→ **Action item**:
Find the lines holding the string "Cache" in the data, then copy all of them.

→ **Available data**:
····················

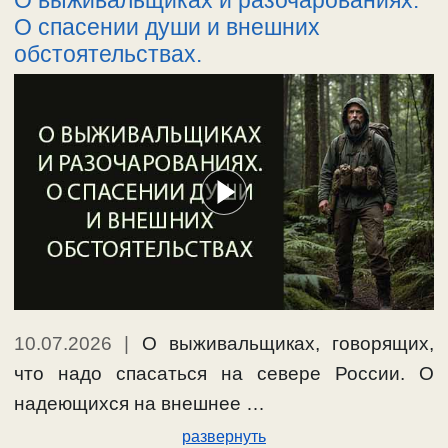
О спасении души и внешних
обстоятельствах.
10.07.2026
|
О выживальщиках, говорящих,
что надо спасаться на севере России. О
надеющихся на внешнее …
развернуть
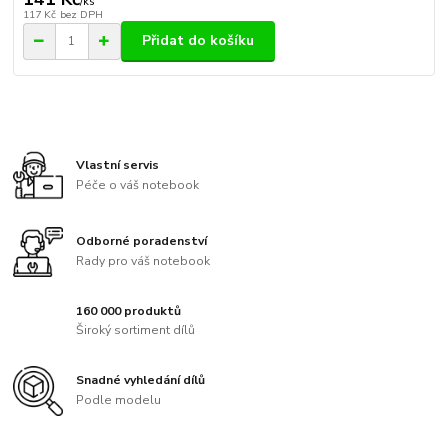
/
ks
117 Kč
bez DPH
Přidat do košíku
Vlastní servis
Péče o váš notebook
Odborné poradenství
Rady pro váš notebook
160 000 produktů
Široký sortiment dílů
Snadné vyhledání dílů
Podle modelu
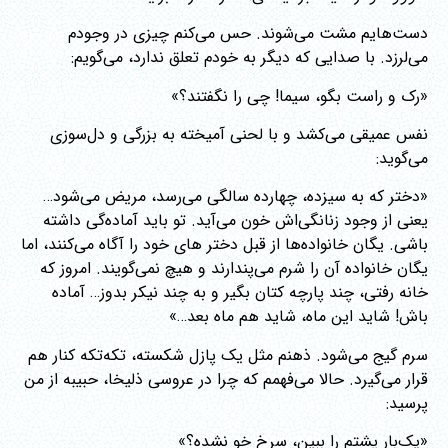
دست‌هایم مشت می‌شوند. حس می‌کنم چیزی در وجودم
می‌لرزد. با صدایی که دیگر به خودم تعلق ندارد، می‌گویم:
«رک و راست بگو، سیما! چی را نگفتند؟»
نفس عمیقی می‌کشد و با لحنی آمیخته به بزرگی و دل‌سوزی
می‌گوید:
«دختر که به سیزده، چهارده سالگی می‌رسد، مریض می‌شود…
یعنی از وجود زنانگی‌اش خون می‌آید. تو باید آماده‌گی داشته
باشی. یگان خانواده‌ها از قبل دختر های خود را آگاه می‌کنند، اما
یگان خانواده آن را شرم می‌پندارند و هیچ نمی‌گویند. امروز که
خانه رفتی، چند پارچه کتان بگیر و به چند نیکر بدوز… آماده
باش! شاید این ماه، شاید هم ماه بعد…»
سرم گیج می‌شود. ذهنم مثل یک پازل شکسته، تکه‌تکه کنار هم
قرار می‌گیرد. حالا می‌فهمم که چرا در عروسی ذلیخا، حبیبه از من
پرسید:
«یک‌بار پشتم را ببین، سرخ خو نشده؟»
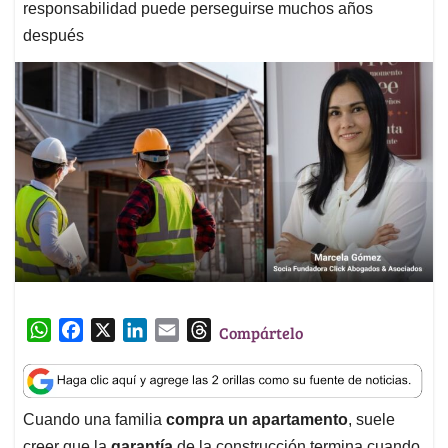
responsabilidad puede perseguirse muchos años
después
W
F
X
L
E
T
Compártelo
h
a
i
m
h
a
c
n
a
r
t
e
k
i
e
Cuando una familia
compra un apartamento
, suele
s
b
e
l
a
creer que la
garantía
de la construcción termina cuando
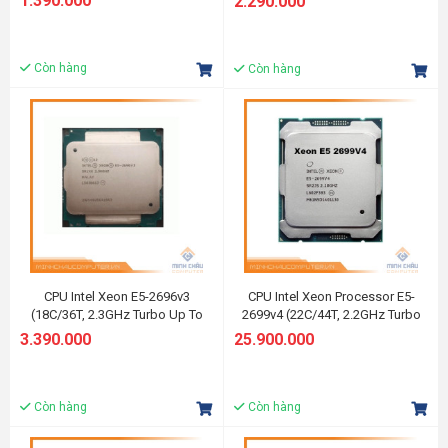
1.390.000
2.290.000
Còn hàng
Còn hàng
CPU Intel Xeon E5-2696v3
CPU Intel Xeon Processor E5-
(18C/36T, 2.3GHz Turbo Up To
2699v4 (22C/44T, 2.2GHz Turbo
3.6GHz, 45MB Cache, LGA 2011-
Up To 3.6GHz, 55MB Cache, LGA
3.390.000
25.900.000
3)
2011-3)
Còn hàng
Còn hàng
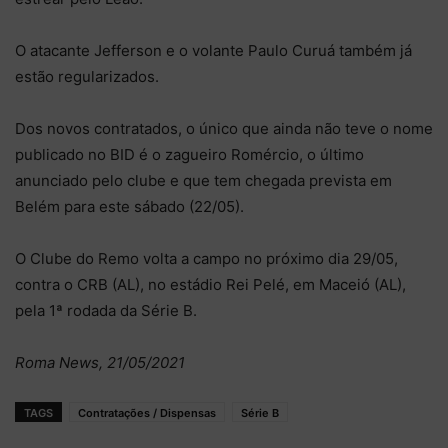
O atacante Jefferson e o volante Paulo Curuá também já
estão regularizados.
Dos novos contratados, o único que ainda não teve o nome
publicado no BID é o zagueiro Romércio, o último
anunciado pelo clube e que tem chegada prevista em
Belém para este sábado (22/05).
O Clube do Remo volta a campo no próximo dia 29/05,
contra o CRB (AL), no estádio Rei Pelé, em Maceió (AL),
pela 1ª rodada da Série B.
Roma News, 21/05/2021
TAGS
Contratações / Dispensas
Série B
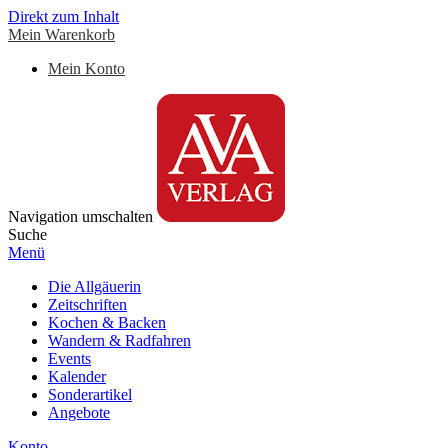
Direkt zum Inhalt
Mein Warenkorb
Mein Konto
Navigation umschalten
Suche
Menü
Die Allgäuerin
Zeitschriften
Kochen & Backen
Wandern & Radfahren
Events
Kalender
Sonderartikel
Angebote
Konto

····················

→ **Result of this exercise**:
3.6GHz, 45MB Cache, LGA 2011-
Up To 3.6GHz, 55MB Cache, LGA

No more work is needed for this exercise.